Dans son périple au travers du désert, Israël manqua d'eau et le peuple se souleva contre Moïse et Aaron. « Vous parlerez en leur présence au rocher, et il donnera ses eaux, » lui dit alors l'Éternel ( Nombres 20.8 ). Mais, dans sa colère, Moïse frappa le rocher à deux reprises et brisa le merveilleux symbolisme du Christ, frappé une seule fois pour les péchés du monde. Par ce seul péché, il perdit le privilège de voir la terre promise. Lorsque nous frappons un enfant deux fois, cela constitue aussi un signe de colère et de péché, et nous devrions en peser la gravité devant l'exemple du patriarche qui posa le même geste d'impatience; nous posons souvent un geste plus grave que l'offense qui l'a causé; si, cependant, nous le frappons une fois, nous lui démontrons en fait que s'il poursuit cette voie, il devra finalement porter la peine de son péché.

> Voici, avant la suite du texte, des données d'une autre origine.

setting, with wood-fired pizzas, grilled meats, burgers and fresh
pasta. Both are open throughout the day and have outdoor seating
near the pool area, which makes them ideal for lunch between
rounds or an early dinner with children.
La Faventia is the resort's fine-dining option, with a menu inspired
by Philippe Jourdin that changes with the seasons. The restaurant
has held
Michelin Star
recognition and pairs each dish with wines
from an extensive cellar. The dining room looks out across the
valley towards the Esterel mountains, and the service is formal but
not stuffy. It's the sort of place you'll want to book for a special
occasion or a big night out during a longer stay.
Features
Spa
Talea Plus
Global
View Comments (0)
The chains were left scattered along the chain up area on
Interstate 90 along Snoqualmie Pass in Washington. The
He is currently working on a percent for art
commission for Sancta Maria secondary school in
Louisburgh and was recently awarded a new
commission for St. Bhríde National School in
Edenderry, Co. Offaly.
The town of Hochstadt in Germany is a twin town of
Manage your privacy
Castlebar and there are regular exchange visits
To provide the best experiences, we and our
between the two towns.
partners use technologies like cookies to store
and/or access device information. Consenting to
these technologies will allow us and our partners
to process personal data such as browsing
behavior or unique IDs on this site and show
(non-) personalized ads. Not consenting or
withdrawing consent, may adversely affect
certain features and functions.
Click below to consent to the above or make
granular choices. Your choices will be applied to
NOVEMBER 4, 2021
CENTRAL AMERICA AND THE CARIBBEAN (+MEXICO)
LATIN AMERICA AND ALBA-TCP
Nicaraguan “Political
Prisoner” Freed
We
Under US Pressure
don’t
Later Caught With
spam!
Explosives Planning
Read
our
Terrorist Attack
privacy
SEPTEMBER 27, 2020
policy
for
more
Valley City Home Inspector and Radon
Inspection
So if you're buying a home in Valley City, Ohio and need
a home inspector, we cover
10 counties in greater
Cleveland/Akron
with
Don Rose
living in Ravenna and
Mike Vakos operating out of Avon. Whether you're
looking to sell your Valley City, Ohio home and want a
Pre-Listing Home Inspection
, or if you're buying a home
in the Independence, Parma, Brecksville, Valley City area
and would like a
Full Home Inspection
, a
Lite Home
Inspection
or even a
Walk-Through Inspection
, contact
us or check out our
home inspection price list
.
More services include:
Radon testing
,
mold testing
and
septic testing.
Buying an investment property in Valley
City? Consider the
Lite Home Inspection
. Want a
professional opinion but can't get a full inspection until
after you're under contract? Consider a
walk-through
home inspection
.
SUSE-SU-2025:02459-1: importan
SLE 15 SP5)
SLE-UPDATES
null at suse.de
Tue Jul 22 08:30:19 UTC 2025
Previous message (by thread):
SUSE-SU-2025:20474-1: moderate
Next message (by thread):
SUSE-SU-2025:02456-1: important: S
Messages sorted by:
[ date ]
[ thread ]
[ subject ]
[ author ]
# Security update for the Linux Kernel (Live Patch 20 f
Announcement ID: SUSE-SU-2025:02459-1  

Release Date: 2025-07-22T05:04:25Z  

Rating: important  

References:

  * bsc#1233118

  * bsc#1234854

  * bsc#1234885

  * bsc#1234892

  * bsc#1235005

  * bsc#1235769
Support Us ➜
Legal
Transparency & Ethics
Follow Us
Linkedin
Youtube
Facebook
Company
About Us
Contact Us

Mais en parlant au lieu de frapper, nous faisons mieux, car nous lui enseignons cette vérité que Jésus, le Rocher d'Israël, a été frappé et est mort par amour pour lui, et qu'Il est disposé à lui pardonner; il n'a plus à craindre d'être frappé ni de périr sous la colère divine, car Jésus l'a subie à sa place, Il a été son Substitut. Il a payé le prix, Il a porté la peine de son péché : l'enfant sera conduit à la repentance. En comprenant maintenant l'aspect symbolique de nos actes, il devient plus difficile de donner libre cours à notre émotivité, dans un sens ou dans l'autre.
« Vous découvrirez à maintes reprises que, si vous raisonnez avec eux gentiment, il ne sera pas nécessaire de les frapper. Une telle méthode les conduira à avoir confiance en vous. Ils feront de vous leur confident(e) [et leur ami(e)]. » (Child Guidance, p. 250).